The third section covers group work, including considerations of how to organize, recruitment, booking rooms, dealing with trouble makers, and other such useful things. This section focuses more on the "mundane" side of things. If you already know how to run a group well, look elsewhere for group magic. If, on the other hand, you've never run a group before, you may find this handy. The advice appears to be quite sound, although I have never been part of a magical group before, so I cannot say with full authority!
The final, and shortest, section briefly covers the basics of Erisisian/ Discordian magic ("Liber Nice") and Cthulhu Mythos magic ("Liber Nasty"). This section is certainly interesting, but it really is just a primer for these two paradigms (which both mingle with Chaos Magic to differing degrees). This is a shame, because both systems are fairly radical in their differences to "normal" magical techniques. If Hine had focused more upon this section, with more "original" contributions rather than a summary of the basics, the book would have been lifted, perhaps, beyond being a Chaos 102 book.
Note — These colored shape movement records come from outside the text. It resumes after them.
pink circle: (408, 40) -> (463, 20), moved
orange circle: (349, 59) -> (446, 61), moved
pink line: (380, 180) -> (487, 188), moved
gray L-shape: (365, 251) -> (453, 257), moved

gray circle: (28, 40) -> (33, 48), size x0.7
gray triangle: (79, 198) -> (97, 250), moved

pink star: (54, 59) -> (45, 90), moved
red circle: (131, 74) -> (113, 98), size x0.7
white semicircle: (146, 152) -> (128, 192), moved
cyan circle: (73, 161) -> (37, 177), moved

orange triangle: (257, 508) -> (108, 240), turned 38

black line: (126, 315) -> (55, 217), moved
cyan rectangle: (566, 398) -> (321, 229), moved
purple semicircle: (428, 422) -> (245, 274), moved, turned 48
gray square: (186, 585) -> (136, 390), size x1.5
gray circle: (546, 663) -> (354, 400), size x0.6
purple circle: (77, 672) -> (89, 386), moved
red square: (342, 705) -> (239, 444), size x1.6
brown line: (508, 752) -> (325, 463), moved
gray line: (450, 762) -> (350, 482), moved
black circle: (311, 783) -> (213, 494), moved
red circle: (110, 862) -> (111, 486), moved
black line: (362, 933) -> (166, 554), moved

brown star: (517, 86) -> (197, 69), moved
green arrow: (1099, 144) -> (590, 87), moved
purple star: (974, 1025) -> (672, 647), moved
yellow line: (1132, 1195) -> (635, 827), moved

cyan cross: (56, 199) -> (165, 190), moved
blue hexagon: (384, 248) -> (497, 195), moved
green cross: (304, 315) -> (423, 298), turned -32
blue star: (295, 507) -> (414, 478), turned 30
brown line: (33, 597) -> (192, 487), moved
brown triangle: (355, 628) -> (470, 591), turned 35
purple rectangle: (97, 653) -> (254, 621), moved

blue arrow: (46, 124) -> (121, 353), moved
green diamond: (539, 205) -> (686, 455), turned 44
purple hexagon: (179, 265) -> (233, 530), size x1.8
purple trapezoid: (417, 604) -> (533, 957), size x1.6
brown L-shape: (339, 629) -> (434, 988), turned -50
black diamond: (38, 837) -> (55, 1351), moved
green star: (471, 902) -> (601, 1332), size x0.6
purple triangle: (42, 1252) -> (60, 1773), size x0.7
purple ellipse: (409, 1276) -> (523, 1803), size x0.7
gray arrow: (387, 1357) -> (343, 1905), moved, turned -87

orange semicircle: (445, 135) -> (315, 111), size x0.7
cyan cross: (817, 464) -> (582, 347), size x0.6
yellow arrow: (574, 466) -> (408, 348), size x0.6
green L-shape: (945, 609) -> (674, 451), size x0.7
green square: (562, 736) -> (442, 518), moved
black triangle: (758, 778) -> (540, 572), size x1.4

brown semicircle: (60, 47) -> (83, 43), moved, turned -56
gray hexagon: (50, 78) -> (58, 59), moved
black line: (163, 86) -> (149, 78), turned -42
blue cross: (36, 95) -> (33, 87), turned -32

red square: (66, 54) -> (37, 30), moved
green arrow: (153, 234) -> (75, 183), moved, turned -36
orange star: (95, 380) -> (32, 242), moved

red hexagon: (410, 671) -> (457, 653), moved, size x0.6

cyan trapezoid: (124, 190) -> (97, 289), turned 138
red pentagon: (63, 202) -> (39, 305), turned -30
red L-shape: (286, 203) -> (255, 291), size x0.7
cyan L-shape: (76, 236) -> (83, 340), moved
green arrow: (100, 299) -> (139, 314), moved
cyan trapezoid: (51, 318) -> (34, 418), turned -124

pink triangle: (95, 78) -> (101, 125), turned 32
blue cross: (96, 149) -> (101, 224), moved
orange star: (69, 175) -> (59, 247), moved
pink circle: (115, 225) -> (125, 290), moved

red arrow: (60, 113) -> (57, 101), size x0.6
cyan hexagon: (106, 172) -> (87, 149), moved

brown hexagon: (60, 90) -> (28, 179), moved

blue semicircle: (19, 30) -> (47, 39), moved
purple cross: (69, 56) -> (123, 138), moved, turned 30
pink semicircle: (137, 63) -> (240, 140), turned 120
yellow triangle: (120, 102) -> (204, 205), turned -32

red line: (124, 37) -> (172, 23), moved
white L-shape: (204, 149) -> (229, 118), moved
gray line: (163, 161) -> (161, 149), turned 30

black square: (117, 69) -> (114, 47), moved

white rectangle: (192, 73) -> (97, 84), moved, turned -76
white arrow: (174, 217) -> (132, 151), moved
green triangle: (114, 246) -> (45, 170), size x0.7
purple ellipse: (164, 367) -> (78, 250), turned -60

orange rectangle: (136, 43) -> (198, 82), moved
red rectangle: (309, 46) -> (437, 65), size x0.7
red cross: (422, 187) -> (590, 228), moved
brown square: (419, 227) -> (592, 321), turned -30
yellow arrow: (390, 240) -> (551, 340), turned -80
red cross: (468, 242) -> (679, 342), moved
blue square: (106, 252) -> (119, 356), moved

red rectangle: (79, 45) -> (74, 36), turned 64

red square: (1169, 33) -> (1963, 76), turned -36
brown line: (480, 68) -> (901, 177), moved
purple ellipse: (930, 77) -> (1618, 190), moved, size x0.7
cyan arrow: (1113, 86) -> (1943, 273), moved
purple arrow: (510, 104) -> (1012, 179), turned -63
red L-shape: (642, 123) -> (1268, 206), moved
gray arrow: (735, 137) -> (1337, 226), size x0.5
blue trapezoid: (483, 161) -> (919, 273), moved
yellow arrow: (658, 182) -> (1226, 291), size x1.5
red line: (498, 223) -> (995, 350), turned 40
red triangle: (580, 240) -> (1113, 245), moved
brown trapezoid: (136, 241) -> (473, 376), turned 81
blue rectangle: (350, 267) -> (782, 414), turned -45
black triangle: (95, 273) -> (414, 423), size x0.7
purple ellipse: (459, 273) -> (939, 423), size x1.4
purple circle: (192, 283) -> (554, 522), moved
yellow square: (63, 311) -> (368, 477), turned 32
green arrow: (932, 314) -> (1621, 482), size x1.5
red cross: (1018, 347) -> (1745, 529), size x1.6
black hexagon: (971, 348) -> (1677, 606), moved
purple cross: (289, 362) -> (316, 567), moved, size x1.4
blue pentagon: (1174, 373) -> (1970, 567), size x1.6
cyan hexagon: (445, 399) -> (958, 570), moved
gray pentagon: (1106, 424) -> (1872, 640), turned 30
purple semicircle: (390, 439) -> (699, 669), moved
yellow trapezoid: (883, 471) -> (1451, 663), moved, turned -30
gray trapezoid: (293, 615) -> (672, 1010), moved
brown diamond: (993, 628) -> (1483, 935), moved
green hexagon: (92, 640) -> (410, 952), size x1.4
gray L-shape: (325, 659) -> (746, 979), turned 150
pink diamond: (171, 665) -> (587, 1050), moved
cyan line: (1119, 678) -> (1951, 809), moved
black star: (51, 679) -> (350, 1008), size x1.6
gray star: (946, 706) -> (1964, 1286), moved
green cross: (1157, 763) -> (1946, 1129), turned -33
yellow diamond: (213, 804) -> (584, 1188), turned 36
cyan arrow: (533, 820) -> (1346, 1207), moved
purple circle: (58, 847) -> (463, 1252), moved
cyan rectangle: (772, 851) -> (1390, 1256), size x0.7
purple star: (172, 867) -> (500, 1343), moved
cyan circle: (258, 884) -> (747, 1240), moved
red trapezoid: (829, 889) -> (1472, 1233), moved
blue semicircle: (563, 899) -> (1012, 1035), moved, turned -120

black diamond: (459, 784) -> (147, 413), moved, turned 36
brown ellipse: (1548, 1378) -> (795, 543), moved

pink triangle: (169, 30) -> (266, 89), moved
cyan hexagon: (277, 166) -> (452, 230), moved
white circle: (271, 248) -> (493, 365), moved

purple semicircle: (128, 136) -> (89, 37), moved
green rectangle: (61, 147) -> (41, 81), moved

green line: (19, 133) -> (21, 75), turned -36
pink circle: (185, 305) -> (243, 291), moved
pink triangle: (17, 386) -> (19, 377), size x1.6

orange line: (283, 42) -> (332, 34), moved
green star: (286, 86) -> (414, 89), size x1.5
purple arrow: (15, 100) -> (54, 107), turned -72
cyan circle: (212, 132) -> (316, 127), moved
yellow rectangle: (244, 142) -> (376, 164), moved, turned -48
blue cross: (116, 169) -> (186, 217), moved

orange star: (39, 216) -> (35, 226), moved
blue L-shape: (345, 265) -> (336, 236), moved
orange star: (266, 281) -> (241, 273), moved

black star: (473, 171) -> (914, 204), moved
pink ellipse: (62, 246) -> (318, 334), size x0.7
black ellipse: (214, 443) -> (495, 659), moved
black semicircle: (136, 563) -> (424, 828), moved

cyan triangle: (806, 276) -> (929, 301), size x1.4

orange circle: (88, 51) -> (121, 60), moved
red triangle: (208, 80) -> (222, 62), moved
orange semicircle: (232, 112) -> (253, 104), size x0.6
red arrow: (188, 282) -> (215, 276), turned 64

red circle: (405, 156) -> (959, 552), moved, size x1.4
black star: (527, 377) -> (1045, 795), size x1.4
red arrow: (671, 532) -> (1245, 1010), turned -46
In conclusion, Prime Chaos: Adventures in Chaos Magic is a good book. It just isn't very special. Parts of the book do exceed the "average" rating, especially when Hine shows his familiarity with the wider occult and Pagan world. I'd also be lying if I said that there were no new ideas, or interesting thoughts. But it probably is not worth spending money on this book unless you can see it going for half price. If you know someone who owns the book, it is definitely worth borrowing, but it isn't an indispensable part of the magician's library.